(Page images and extracted text)
--------------------------------

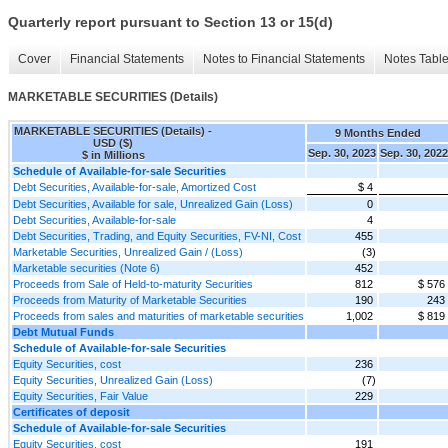
Quarterly report pursuant to Section 13 or 15(d)
Cover
Financial Statements
Notes to Financial Statements
Notes Tabl
MARKETABLE SECURITIES (Details)
MARKETABLE SECURITIES (Details) -
9 Months Ended
USD ($)
Sep. 30, 2023
Sep. 30, 2022
$ in Millions
Schedule of Available-for-sale Securities
Debt Securities, Available-for-sale, Amortized Cost
$ 4
Debt Securities, Available for sale, Unrealized Gain (Loss)
0
Debt Securities, Available-for-sale
4
Debt Securities, Trading, and Equity Securities, FV-NI, Cost
455
Marketable Securities, Unrealized Gain / (Loss)
(3)
Marketable securities (Note 6)
452
Proceeds from Sale of Held-to-maturity Securities
812
$ 576
Proceeds from Maturity of Marketable Securities
190
243
Proceeds from sales and maturities of marketable securities
1,002
$ 819
Debt Mutual Funds
Schedule of Available-for-sale Securities
Equity Securities, cost
236
Equity Securities, Unrealized Gain (Loss)
(7)
Equity Securities, Fair Value
229
Certificates of deposit
Schedule of Available-for-sale Securities
Equity Securities, cost
191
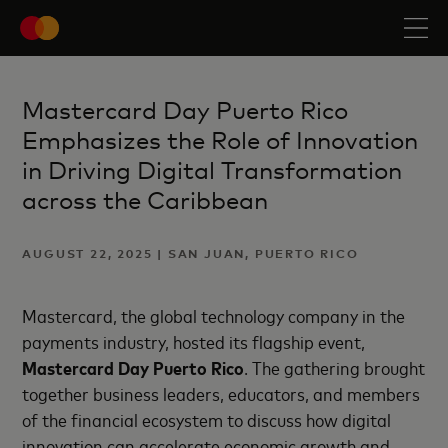
Mastercard Day Puerto Rico
Emphasizes the Role of Innovation
in Driving Digital Transformation
across the Caribbean
AUGUST 22, 2025 | SAN JUAN, PUERTO RICO
Mastercard,
the global technology company in the
payments industry,
hosted its flagship event,
Mastercard Day Puerto Rico
. The gathering brought
together business leaders, educators, and members
of the financial ecosystem to discuss how digital
innovation can accelerate economic growth and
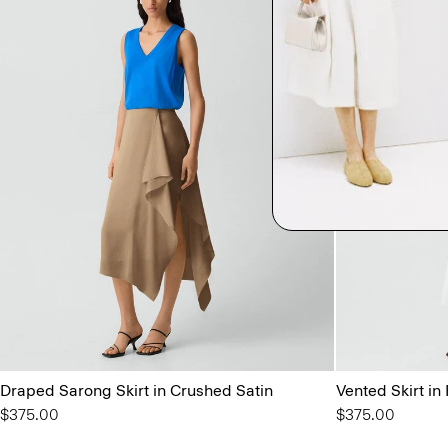
Draped Sarong Skirt in Crushed Satin
Vented Skirt in
$375.00
$375.00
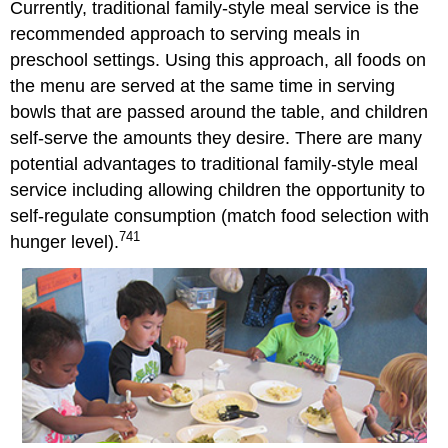
Currently, traditional family-style meal service is the
Nutritious
Food
recommended approach to serving meals in
From
preschool settings. Using this approach, all foods on
Home
the menu are served at the same time in serving
References
bowls that are passed around the table, and children
self-serve the amounts they desire. There are many
potential advantages to traditional family-style meal
service including allowing children the opportunity to
self-regulate consumption (match food selection with
741
hunger level).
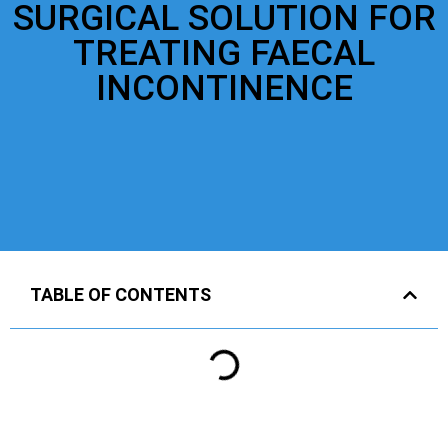
SURGICAL SOLUTION FOR
TREATING FAECAL
INCONTINENCE
TABLE OF CONTENTS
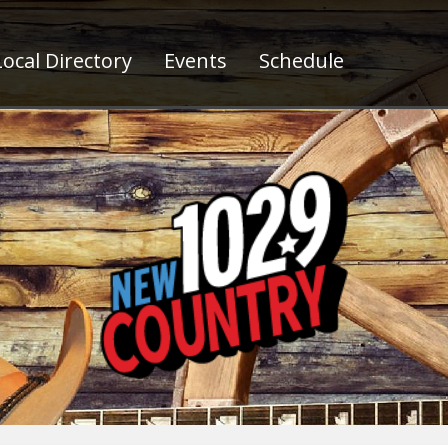
ocal Directory
Events
Schedule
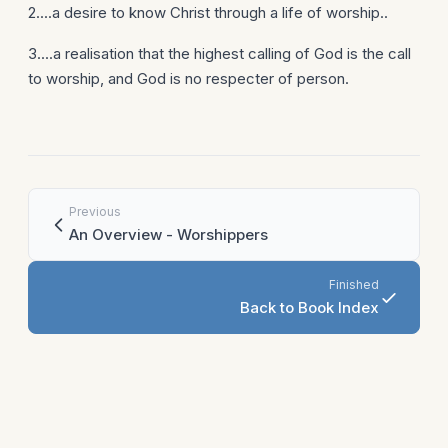
2....a desire to know Christ through a life of worship..
3....a realisation that the highest calling of God is the call
to worship, and God is no respecter of person.
Previous
An Overview - Worshippers
Finished
Back to Book Index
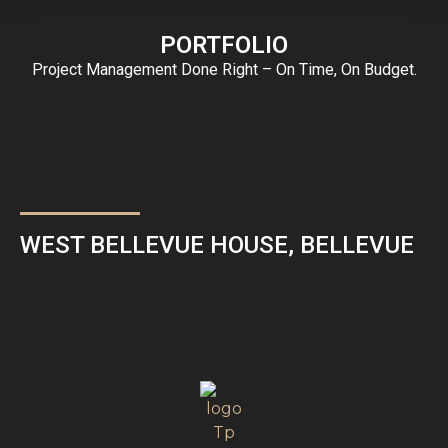
PORTFOLIO
Project Management Done Right – On Time, On Budget.
WEST BELLEVUE HOUSE, BELLEVUE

--------------------------------

Only lines belong in the copy: transcribe those from the start of the data through the line that contains "potential advantages to", and skip the pictures.

#### [Your solution]
Quarterly report pursuant to Section 13 or 15(d)
Cover
Financial Statements
Notes to Financial Statements
Notes Tabl
MARKETABLE SECURITIES (Details)
MARKETABLE SECURITIES (Details) -
9 Months Ended
USD ($)
Sep. 30, 2023
Sep. 30, 2022
$ in Millions
Schedule of Available-for-sale Securities
Debt Securities, Available-for-sale, Amortized Cost
$ 4
Debt Securities, Available for sale, Unrealized Gain (Loss)
0
Debt Securities, Available-for-sale
4
Debt Securities, Trading, and Equity Securities, FV-NI, Cost
455
Marketable Securities, Unrealized Gain / (Loss)
(3)
Marketable securities (Note 6)
452
Proceeds from Sale of Held-to-maturity Securities
812
$ 576
Proceeds from Maturity of Marketable Securities
190
243
Proceeds from sales and maturities of marketable securities
1,002
$ 819
Debt Mutual Funds
Schedule of Available-for-sale Securities
Equity Securities, cost
236
Equity Securities, Unrealized Gain (Loss)
(7)
Equity Securities, Fair Value
229
Certificates of deposit
Schedule of Available-for-sale Securities
Equity Securities, cost
191
Mastercard Day Puerto Rico
Emphasizes the Role of Innovation
in Driving Digital Transformation
across the Caribbean
AUGUST 22, 2025 | SAN JUAN, PUERTO RICO
Mastercard,
the global technology company in the
payments industry,
hosted its flagship event,
Mastercard Day Puerto Rico
. The gathering brought
together business leaders, educators, and members
of the financial ecosystem to discuss how digital
innovation can accelerate economic growth and
Draped Sarong Skirt in Crushed Satin
Vented Skirt in
$375.00
$375.00
Currently, traditional family-style meal service is the
Nutritious
Food
recommended approach to serving meals in
From
preschool settings. Using this approach, all foods on
Home
the menu are served at the same time in serving
References
bowls that are passed around the table, and children
self-serve the amounts they desire. There are many
potential advantages to traditional family-style meal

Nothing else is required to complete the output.